## Your task
The records below are split into lines. How many of those lines contain the string "Política"? Reply with the number only.

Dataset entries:
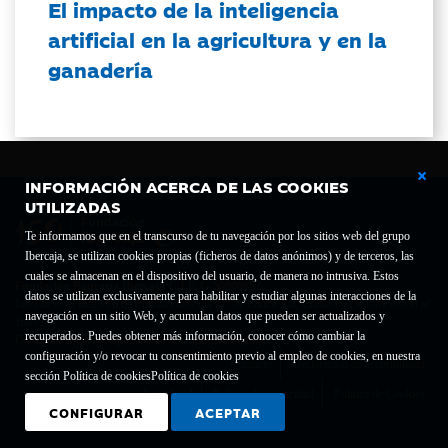
El impacto de la inteligencia
artificial en la agricultura y en la
ganadería
INFORMACIÓN ACERCA DE LAS COOKIES
UTILIZADAS
Te informamos que en el transcurso de tu navegación por los sitios web del grupo
Ibercaja, se utilizan cookies propias (ficheros de datos anónimos) y de terceros, las
cuales se almacenan en el dispositivo del usuario, de manera no intrusiva. Estos
Fundación Bancaria Ibercaja C.I.F. G-50000652.
datos se utilizan exclusivamente para habilitar y estudiar algunas interacciones de la
Inscrita en el Registro de Fundaciones del Mº de Educación, Cultura y Deporte con el nº
navegación en un sitio Web, y acumulan datos que pueden ser actualizados y
1689.
recuperados. Puedes obtener más información, conocer cómo cambiar la
Domicilio social: Joaquín Costa, 13. 50001 Zaragoza.
configuración y/o revocar tu consentimiento previo al empleo de cookies, en nuestra
Contacto
Declaración de accesibilidad
sección Política de cookies
Política de cookies
Aviso legal
Política de privacidad
Política de Cookies
CONFIGURAR
ACEPTAR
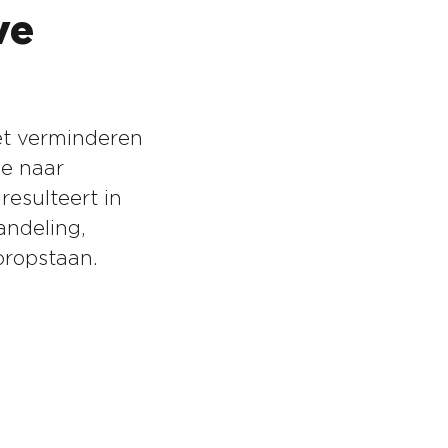
ve
et verminderen
e naar
esulteert in
andeling,
oropstaan.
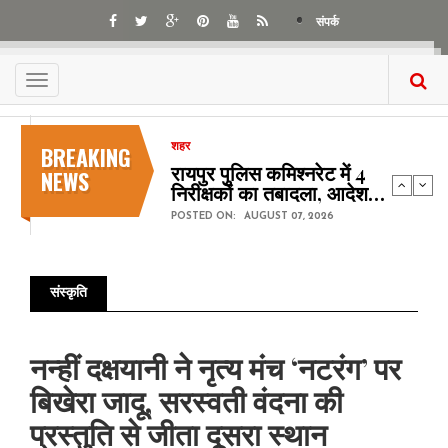
Skip
संपर्क
to
main
content
Toggle
navigation
BREAKING
शहर
रायपुर पुलिस कमिश्नरेट में 4
NEWS
निरीक्षकों का तबादला, आदेश…
POSTED ON:
AUGUST 07, 2026
संस्कृति
Pagination
नन्हीं दक्षयानी ने नृत्य मंच ‘नटरंग’ पर
बिखेरा जादू, सरस्वती वंदना की
प्रस्तुति से जीता दूसरा स्थान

## Answer space
4